SUPPLIED DATA |
[Start of Attachment]

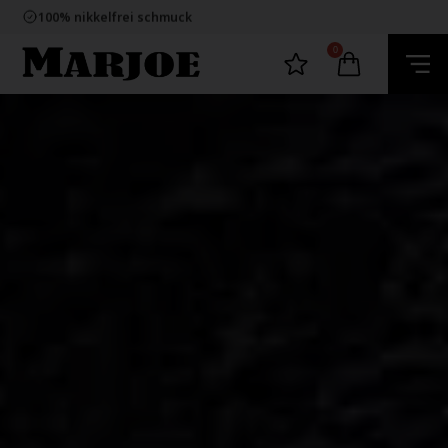
100% nikkelfrei schmuck
Lieferung 2-4 Tage
60 Tage Rückgabe
E-mark webshop
0
100% nikkelfrei schmuck
Lieferung 2-4 Tage
60 Tage Rückgabe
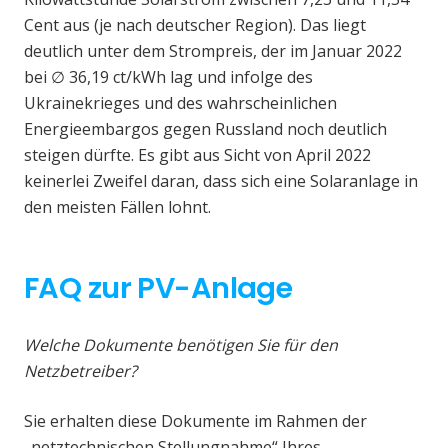
Cent aus (je nach deutscher Region). Das liegt
deutlich unter dem Strompreis, der im Januar 2022
bei ∅ 36,19 ct/kWh lag und infolge des
Ukrainekrieges und des wahrscheinlichen
Energieembargos gegen Russland noch deutlich
steigen dürfte. Es gibt aus Sicht von April 2022
keinerlei Zweifel daran, dass sich eine Solaranlage in
den meisten Fällen lohnt.
FAQ zur PV-Anlage
Welche Dokumente benötigen Sie für den
Netzbetreiber?
Sie erhalten diese Dokumente im Rahmen der
„netztechnischen Stellungnahme“ Ihres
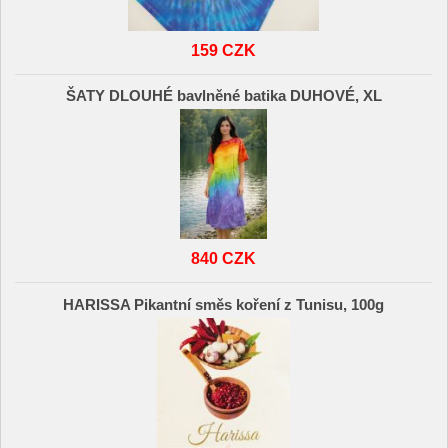
159 CZK
ŠATY DLOUHÉ bavlněné batika DUHOVÉ, XL
840 CZK
HARISSA Pikantní směs koření z Tunisu, 100g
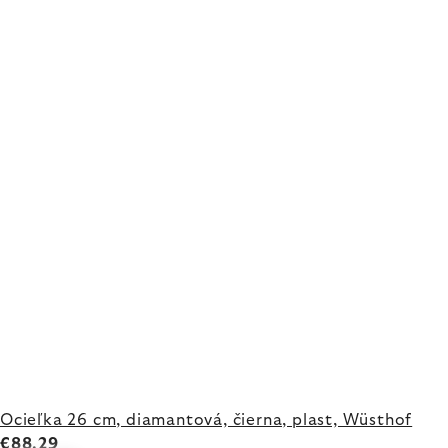
Ocieľka 26 cm, diamantová, čierna, plast, Wüsthof
€88,29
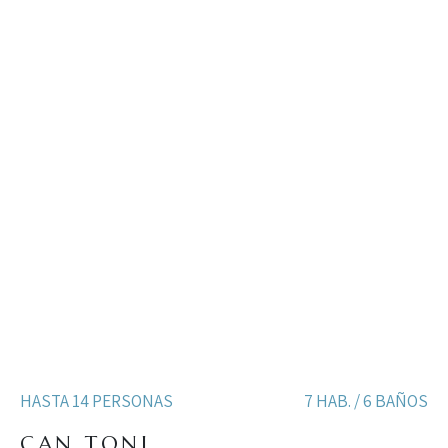
HASTA 14 PERSONAS
7 HAB. / 6 BAÑOS
CAN TONI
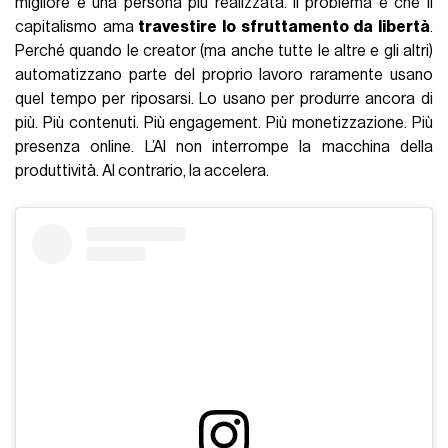
migliore e una persona più realizzata. Il problema è che il
capitalismo ama
travestire lo sfruttamento da libertà
.
Perché quando le creator (ma anche tutte le altre e gli altri)
automatizzano parte del proprio lavoro raramente usano
quel tempo per riposarsi. Lo usano per produrre ancora di
più. Più contenuti. Più engagement. Più monetizzazione. Più
presenza online. L’AI non interrompe la macchina della
produttività. Al contrario, la accelera.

[End of Attachment]

AIM OF THE TASK | Please write out all of the data verbatim, with no pictures in the copy.

ANSWER TO THIS EXERCISE |
100% nikkelfrei schmuck
Lieferung 2-4 Tage
60 Tage Rückgabe
E-mark webshop
0
100% nikkelfrei schmuck
Lieferung 2-4 Tage
60 Tage Rückgabe
Cent aus (je nach deutscher Region). Das liegt
deutlich unter dem Strompreis, der im Januar 2022
bei ∅ 36,19 ct/kWh lag und infolge des
Ukrainekrieges und des wahrscheinlichen
Energieembargos gegen Russland noch deutlich
steigen dürfte. Es gibt aus Sicht von April 2022
keinerlei Zweifel daran, dass sich eine Solaranlage in
den meisten Fällen lohnt.
FAQ zur PV-Anlage
Welche Dokumente benötigen Sie für den
Netzbetreiber?
Sie erhalten diese Dokumente im Rahmen der
„netztechnischen Stellungnahme“ Ihres
159 CZK
ŠATY DLOUHÉ bavlněné batika DUHOVÉ, XL
840 CZK
HARISSA Pikantní směs koření z Tunisu, 100g
Ocieľka 26 cm, diamantová, čierna, plast, Wüsthof
€88,29
HASTA 14 PERSONAS
7 HAB. / 6 BAÑOS
CAN TONI
migliore e una persona più realizzata. Il problema è che il
capitalismo ama
travestire lo sfruttamento da libertà
.
Perché quando le creator (ma anche tutte le altre e gli altri)
automatizzano parte del proprio lavoro raramente usano
quel tempo per riposarsi. Lo usano per produrre ancora di
più. Più contenuti. Più engagement. Più monetizzazione. Più
presenza online. L’AI non interrompe la macchina della
produttività. Al contrario, la accelera.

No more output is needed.